Investors’ appetite for risk has grown following favorable geopolitical events overnight that saw Hong Kong withdraw a controversial extradition bill, UK members of parliament vote to delay Brexit and Italy form a new government.

“Base metals were stronger… as easing tensions in Hong Kong seemed to lift sentiment towards risk assets,” ANZ Research analyst Felicity Emmett said in a morning note.

“Headlines out of China’s State Council meeting also supported prices. China wants a timely reduction in reserve ratios, as well as the use of other tools to support the economy,” Emmett added.

The improvement in risk sentiment has also led to a decline in the dollar, which is further supporting the base metals this morning.

The dollar index, which gauges the strength of the US dollar against a basket of foreign currencies, was up 0.09% at 98.49 as at 10.07am Shanghai time. But this is down considerably from a recent two-year high of 99.03 on August 30.

Benefitting from the positive backdrop and mirroring the strength witnessed on the London Metal Exchange on Wednesday, zinc was the biggest gainer of the SHFE base metals in percentage terms this morning.

The galvanizing metal’s most-traded October contract on the SHFE rose to 19,075 yuan ($2,665) per tonne as at 10.07am Shanghai time, up by 290 yuan per tonne – or 1.5% – from Wednesday’s close of 18,785 yuan per tonne.

“Spot treatment charges (TCs) for zinc concentrate, cif China rose to $275-305 per tonne on August 30 from $265-290 per tonne on July 26,” Fastmarkets’ analyst Andy Farida said.

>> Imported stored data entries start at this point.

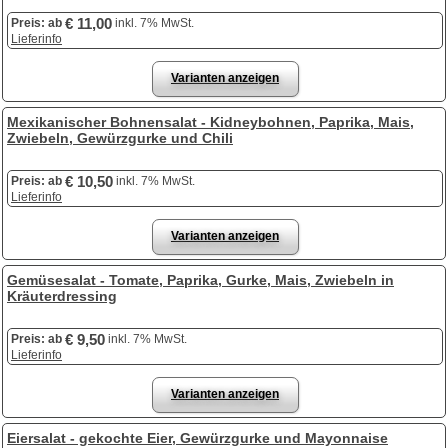
€ 11,00
Preis:
ab
inkl. 7% MwSt.
Lieferinfo
Varianten anzeigen
Mexikanischer Bohnensalat - Kidneybohnen, Paprika, Mais,
Zwiebeln, Gewürzgurke und Chili
€ 10,50
Preis:
ab
inkl. 7% MwSt.
Lieferinfo
Varianten anzeigen
Gemüsesalat - Tomate, Paprika, Gurke, Mais, Zwiebeln in
Kräuterdressing
€ 9,50
Preis:
ab
inkl. 7% MwSt.
Lieferinfo
Varianten anzeigen
Eiersalat - gekochte Eier, Gewürzgurke und Mayonnaise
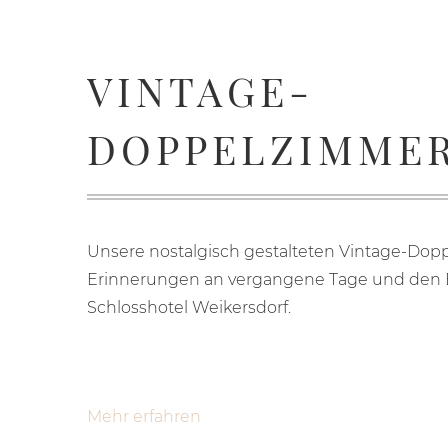
VINTAGE-
DOPPELZIMME
Unsere nostalgisch gestalteten Vintage-Do
Erinnerungen an vergangene Tage und den 
Schlosshotel Weikersdorf.
Mehr erfahren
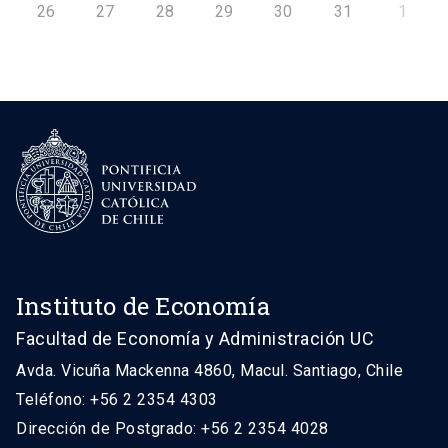
26
27
28
29
30
31
1
Instituto de Economía
Facultad de Economía y Administración UC
Avda. Vicuña Mackenna 4860, Macul. Santiago, Chile
Teléfono: +56 2 2354 4303
Dirección de Postgrado: +56 2 2354 4028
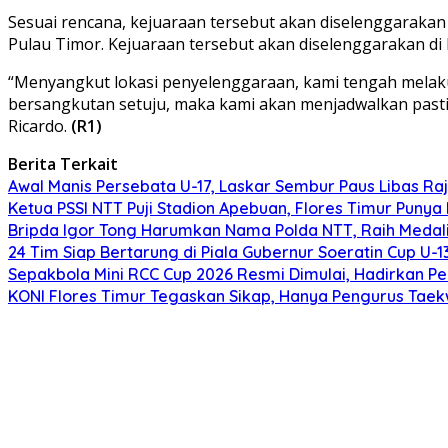
Sesuai rencana, kejuaraan tersebut akan diselenggaraka
Pulau Timor. Kejuaraan tersebut akan diselenggarakan di K
“Menyangkut lokasi penyelenggaraan, kami tengah melakuk
bersangkutan setuju, maka kami akan menjadwalkan pasti 
Ricardo.
(R1)
Berita Terkait
Awal Manis Persebata U-17, Laskar Sembur Paus Libas Raj
Ketua PSSI NTT Puji Stadion Apebuan, Flores Timur Puny
Bripda Igor Tong Harumkan Nama Polda NTT, Raih Medali
24 Tim Siap Bertarung di Piala Gubernur Soeratin Cup U-1
Sepakbola Mini RCC Cup 2026 Resmi Dimulai, Hadirkan Pe
KONI Flores Timur Tegaskan Sikap, Hanya Pengurus Tae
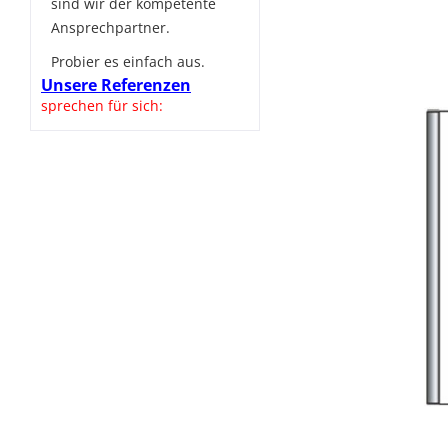
sind wir der kompetente
Ansprechpartner.
Probier es einfach aus.
Unsere Referenzen
sprechen für sich:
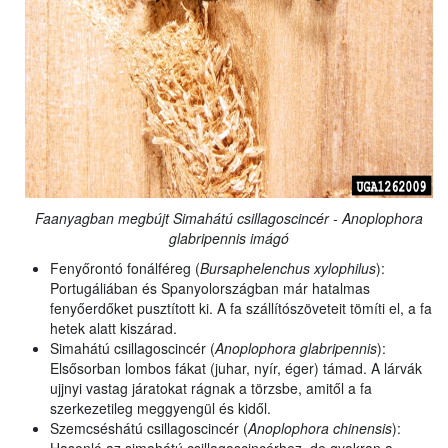
Faanyagban megbújt Simahátú csillagoscincér - Anoplophora
glabripennis imágó
Fenyőrontó fonálféreg (
Bursaphelenchus xylophilus
):
Portugáliában és Spanyolországban már hatalmas
fenyőerdőket pusztított ki. A fa szállítószöveteit tömíti el, a fa
hetek alatt kiszárad.
Simahátú csillagoscincér (
Anoplophora glabripennis
):
Elsősorban lombos fákat (juhar, nyír, éger) támad. A lárvák
ujjnyi vastag járatokat rágnak a törzsbe, amitől a fa
szerkezetileg meggyengül és kidől.
Szemcséshátú csillagoscincér (
Anoplophora chinensis
):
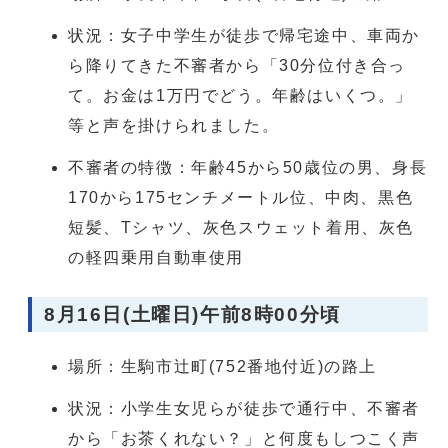
状況：女子中学生が徒歩で帰宅途中、車両か
ら降りてきた不審者から「30分位付き合っ
て。お金は1万円でどう。年齢はいくつ。」
等と声を掛けられました。
不審者の特徴：年齢45から50歳位の男、身長
170から175センチメートル位、中肉、黒色
短髪、Tシャツ、灰色スウェット着用、灰色
の軽四乗用自動車使用
8月16日(土曜日)午前8時00分頃
場所：生駒市辻町(752番地付近)の路上
状況：小学生女児らが徒歩で通行中、不審者
から「お茶くれない？」と何度もしつこく声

“A negative Chinese arbitrage and well-supplied smelters means global supply of zinc concentrates is plentiful and comes amid planned Chinese smelter outages over June-August,” Farida added, adding there is less zinc ingots available because of the high treatment costs and outages.

“That said, production is set to return to normal from this month onward,” Farida concluded.

The rest of the complex were mostly little changed to up: October copper (+0.8%), October aluminium (unchanged), September tin (+0.3%). Nickel led on the downside with a 3.1% drop in its most-traded November contract, while the October lead contract slid by 0.2%.

The more pronounced weakness in nickel follows weeks of price gains after Indonesia announced it would ban the export of nickel ore from January 2020.

Other highlights

  • The Shanghai Composite Index was up 1.56%, at 3,003.44 as at 11.30am Shanghai time.
  • In European data on Wednesday, the United Kingdom’s services purchasing managers’ index (PMI) came in at 50.6 for August, missing an expected 51. In contrast, the European Union’s final services PMI over the same period was better than expected at 53.5 – beating the forecast 53.4.
  • In data on Thursday, German factory orders and a host of US releases including ADP non-farm employment change, revised non-farm productivity, revised unit labor costs, unemployment claims, final services PMI, the Institute for Supply Management (ISM) non-manufacturing PMI, factory orders and crude oil inventories are due.